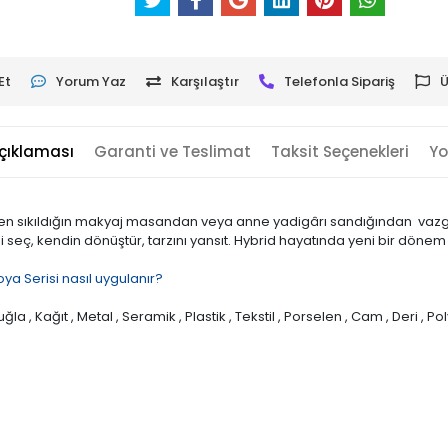
Et
Yorum Yaz
Karşılaştır
Telefonla Sipariş
Ü
çıklaması
Garanti ve Teslimat
Taksit Seçenekleri
Yo
nden sıkıldığın makyaj masandan veya anne yadigârı sandığından vaz
i seç, kendin dönüştür, tarzını yansıt. Hybrid hayatında yeni bir dönem
ya Serisi nasıl uygulanır?
ğla , Kağıt , Metal , Seramik , Plastik , Tekstil , Porselen , Cam , Deri , Po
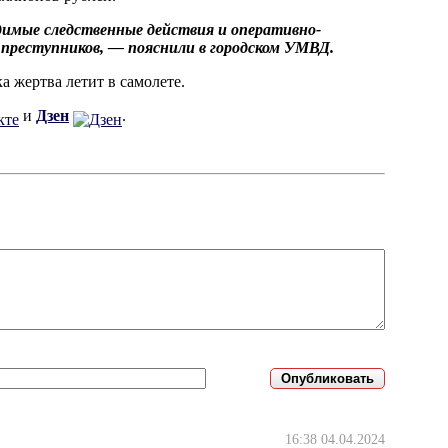
одимые следственные действия и оперативно-
 преступников, — пояснили в городском УМВД.
ка жертва летит в самолете.
и
Дзен
.
16:38 04.04.2024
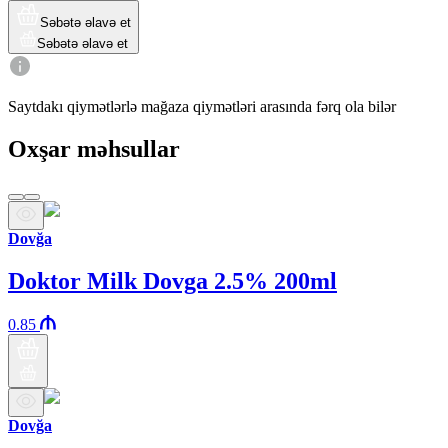
Səbətə əlavə et
Səbətə əlavə et
Saytdakı qiymətlərlə mağaza qiymətləri arasında fərq ola bilər
Oxşar məhsullar
Dovğa
Doktor Milk Dovga 2.5% 200ml
0.85
Dovğa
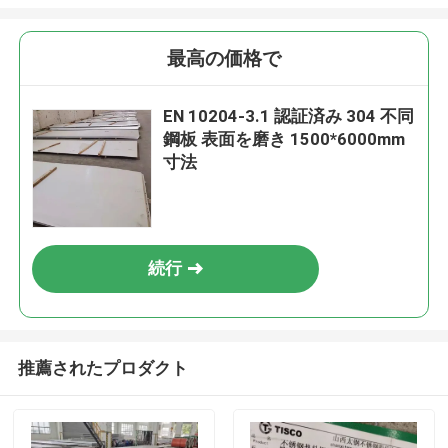
最高の価格で
EN 10204-3.1 認証済み 304 不同
鋼板 表面を磨き 1500*6000mm
寸法
続行
推薦されたプロダクト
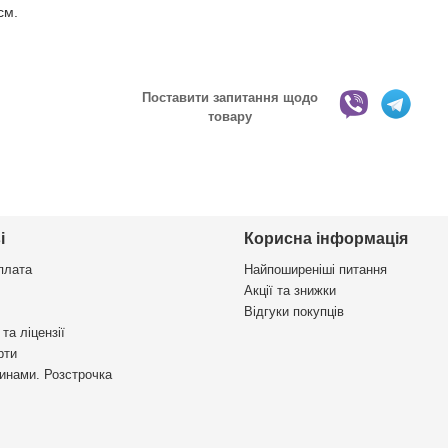
см.
Поставити запитання щодо
товару
і
Корисна інформація
плата
Найпоширеніші питання
Акції та знижки
Відгуки покупців
та ліцензії
рти
инами. Розстрочка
┄┄┄┄┄┄┄┄┄┄┄┄┄┄┄┄┄┄┄┄
Give back the whole of the material exactly, with the pictures removed.

**Output for this task**:
Et
Yorum Yaz
Karşılaştır
Telefonla Sipariş
Ü
çıklaması
Garanti ve Teslimat
Taksit Seçenekleri
Yo
nden sıkıldığın makyaj masandan veya anne yadigârı sandığından vaz
i seç, kendin dönüştür, tarzını yansıt. Hybrid hayatında yeni bir dönem
ya Serisi nasıl uygulanır?
ğla , Kağıt , Metal , Seramik , Plastik , Tekstil , Porselen , Cam , Deri , Po
одимые следственные действия и оперативно-
 преступников, — пояснили в городском УМВД.
ка жертва летит в самолете.
и
Дзен
.
16:38 04.04.2024
Səbətə əlavə et
Səbətə əlavə et
Saytdakı qiymətlərlə mağaza qiymətləri arasında fərq ola bilər
Oxşar məhsullar
Dovğa
Doktor Milk Dovga 2.5% 200ml
0.85
Dovğa
最高の価格で
EN 10204-3.1 認証済み 304 不同
鋼板 表面を磨き 1500*6000mm
寸法
続行
推薦されたプロダクト
см.
Поставити запитання щодо
товару
і
Корисна інформація
плата
Найпоширеніші питання
Акції та знижки
Відгуки покупців
та ліцензії
рти
инами. Розстрочка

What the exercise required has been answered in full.